The Longest Yards: Hudson Yards’ History From Barren Land to Megadevelopment
Decades of planning and years of construction finally culminated last week when the massive $25 billion, 28-acre Hudson Yards opened its first phase, taking over one of the final large parcels of empty space left in Manhattan.
Hudson Yards—built over a working Metropolitan Transportation Authority rail yard—is essentially a city-within-a-city created by Stephen Ross’ Related on the West Side. It includes condos starting around $2 million and climbing up to $32 million, an eatery from famed restaurateur Thomas Keller, a beehive-like sculpture called the Vessel and headquarters for companies WarnerMedia and Coach.
“The brokerage community knows about it, corporations know about it, but I think if you go to the average person in New York that’s unaffiliated to this business, they still don’t really understand what Hudson Yards is about or maybe even where it is,” said Jeff Blau, the CEO of Related. “[When] the public is able to access this and see what was created here—climb the Vessel and the plaza—I think they’re going to be blown away.”
All told, Hudson Yards will have 18 million square feet of commercial and residential space, more than 100 shops and restaurants, a cultural center called The Shed, the first hotel run by fitness chain Equinox and 14 acres of open space.
But the journey from a barren rail yard to Ross’ Emerald City was hardly a simple one. Ross had to beat out four other developers, outlast a recession, lose a partner, battle the city’s construction unions and figure out how to build skyscrapers on top of a working rail yard.
“It seemed like forever,” said Jay Cross, a president at Related. “But when you look around the world, we moved at lightning speed to basically start with nothing and open with close to 11 million square feet. It’s pretty extraordinary.”
The project was equally important to Mayor Michael Bloomberg, who helped move it along and spent $2.4 billion to extend the 7 train to it.
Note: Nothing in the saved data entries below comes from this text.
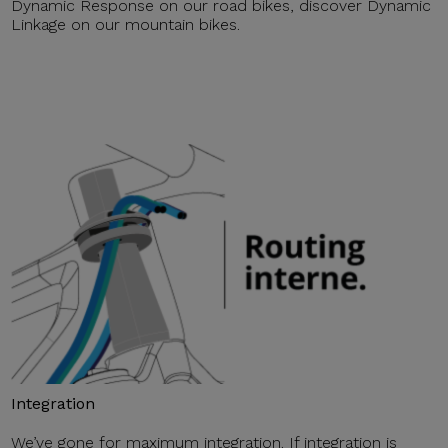
Dynamic Response on our road bikes, discover Dynamic
Linkage on our mountain bikes.
Integration
We’ve gone for maximum integration. If integration is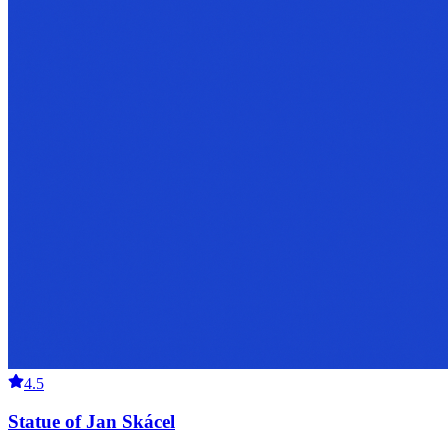
4.5
Statue of Jan Skácel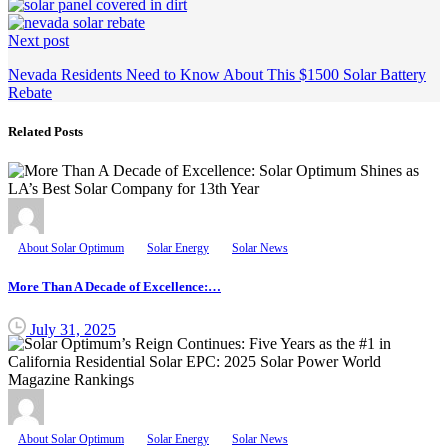
Next post
Nevada Residents Need to Know About This $1500 Solar Battery
Rebate
Related Posts
About Solar Optimum
Solar Energy
Solar News
More Than A Decade of Excellence:…
July 31, 2025
About Solar Optimum
Solar Energy
Solar News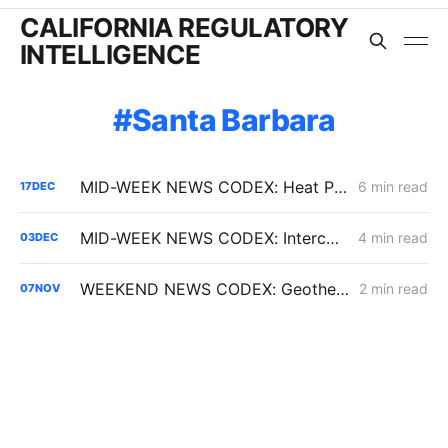
CALIFORNIA REGULATORY
INTELLIGENCE
Santa Barbara
MID-WEEK NEWS CODEX: Heat Pumps; Hydrogen for Data Centers; Denial of Sable Permit Transfers
6 min read
17
DEC
MID-WEEK NEWS CODEX: Interconnection Urgency; Vehicle-to-Microgrid; Moss Landing Fallout
4 min read
03
DEC
WEEKEND NEWS CODEX: Geothermal; Seams Coordination; Vehicle-to-Grid Potential
2 min read
07
NOV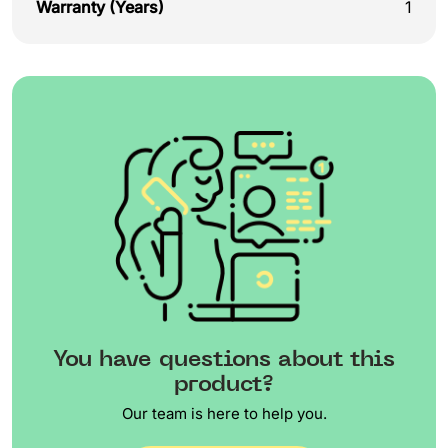
Warranty (Years)
1
You have questions about this
product?
Our team is here to help you.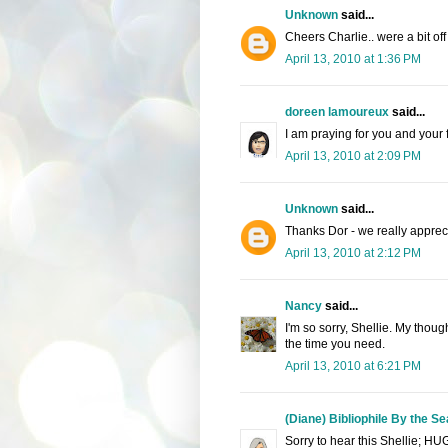
Unknown
said...
Cheers Charlie.. were a bit off 
April 13, 2010 at 1:36 PM
doreen lamoureux
said...
I am praying for you and your 
April 13, 2010 at 2:09 PM
Unknown
said...
Thanks Dor - we really apprecia
April 13, 2010 at 2:12 PM
Nancy
said...
I'm so sorry, Shellie. My thoug
the time you need.
April 13, 2010 at 6:21 PM
(Diane) Bibliophile By the Se
Sorry to hear this Shellie; HU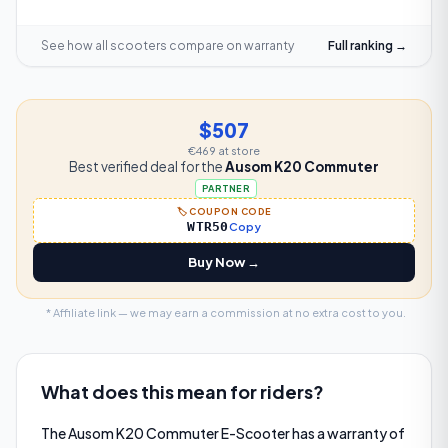
See how all scooters compare on
warranty
Full ranking →
$507
€469
at store
Best verified deal for the
Ausom K20 Commuter
PARTNER
🏷️ COUPON CODE
WTR50
Copy
Buy Now →
* Affiliate link — we may earn a commission at no extra cost to you.
What does this mean for riders?
The Ausom K20 Commuter E-Scooter has a warranty of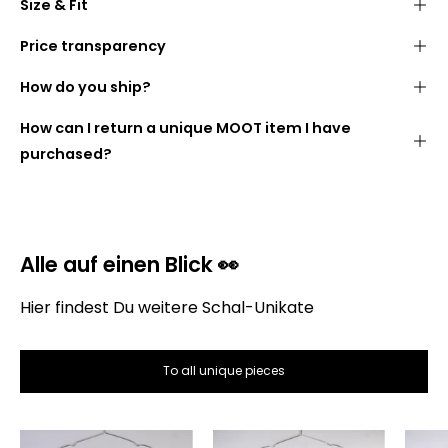
Size & Fit
Stylish
fringed look
40 cm wide
175 cm long
made from cozy
blankets (100% polyacrylic)
Price transparency
We want you to know what you are paying for. The
Width:
40 cm
How do you ship?
following is therefore a list of how the price of the
Length:
175 cm
scarf is made up:
Handmade
in
our studio
in
Berlin
How can I return a unique MOOT item I have
DHL GoGreen
purchased?
Alle auf einen Blick 👀
Hier findest Du weitere Schal-Unikate
Gross selling price:
To all unique pieces
The
The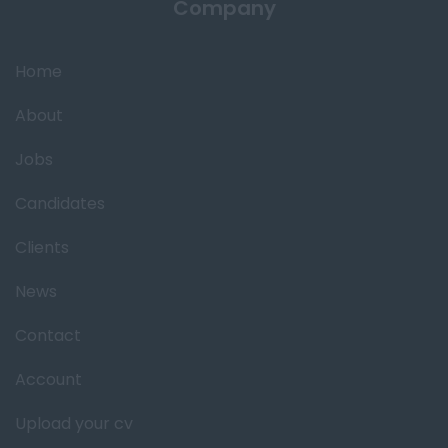
Company
Home
About
Jobs
Candidates
Clients
News
Contact
Account
Upload your cv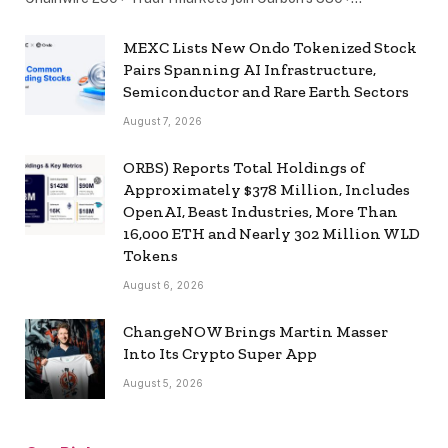
MEXC Lists New Ondo Tokenized Stock
Pairs Spanning AI Infrastructure,
Semiconductor and Rare Earth Sectors
August 7, 2026
ORBS) Reports Total Holdings of
Approximately $378 Million, Includes
OpenAI, Beast Industries, More Than
16,000 ETH and Nearly 302 Million WLD
Tokens
August 6, 2026
ChangeNOW Brings Martin Masser
Into Its Crypto Super App
August 5, 2026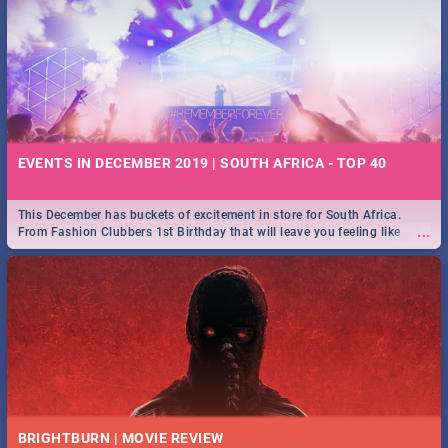
EVENTS IN DECEMBER 2019 | SOUTH AFRICA - TOP 40
This December has buckets of excitement in store for South Africa.
...
From Fashion Clubbers 1st Birthday that will leave you feeling like
royalty to Durban's epic Rage Festival for one massive jol.
BRIGHTBURN | MOVIE REVIEW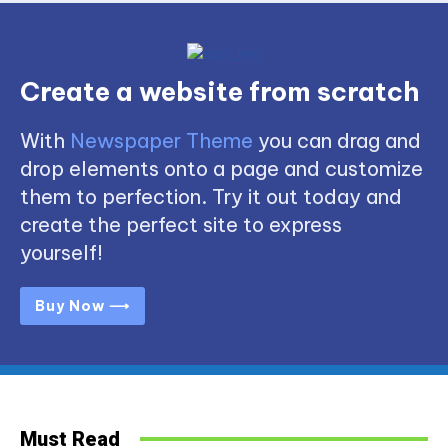
Create a website from scratch
With
Newspaper Theme
you can drag and
drop elements onto a page and customize
them to perfection. Try it out today and
create the perfect site to express
yourself!
Buy Now ⟶
Must Read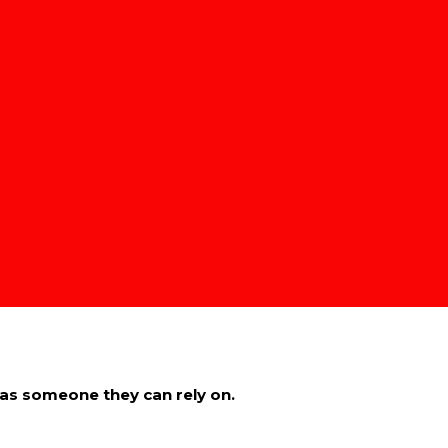
ngs, remember to respect their boundaries.
u’re trying to build.
feel safe doing so.
derstanding, not judgment.
cross into cruelty.
 such.
ou as someone they can rely on.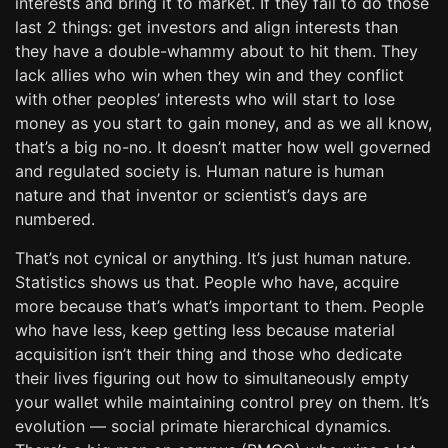
interests and bring it to market. If they fail to do those
last 2 things: get investors and align interests than
they have a double-whammy about to hit them. They
lack allies who win when they win and they conflict
with other peoples’ interests who will start to lose
money as you start to gain money, and as we all know,
that’s a big no-no. It doesn’t matter how well governed
and regulated society is. Human nature is human
nature and that inventor or scientist’s days are
numbered.
That’s not cynical or anything. It’s just human nature.
Statistics shows us that. People who have, acquire
more because that’s what’s important to them. People
who have less, keep getting less because material
acquisition isn’t their thing and those who dedicate
their lives figuring out how to simultaneously empty
your wallet while maintaining control prey on them. It’s
evolution — social primate hierarchical dynamics.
It was a chance to modernize the city’s aging office stock and bring life to a desolate section of the city, something administrations since Mayor Robert F. Wagner couldn’t do.
It’s also yet another symbol to a city knocked down by the September 11 attacks that it can bounce back and remain the Capital of the World.
“There was concern about New York’s long-term viability, there was a belief that New York needed to build again and to look towards the future again,” said Seth Pinsky, an executive vice president at RXR Realty, who helmed the New York City Economic Development Corporation from 2008 to 2013. “Hudson Yards was the opportunity to make a big statement about the future of the city.”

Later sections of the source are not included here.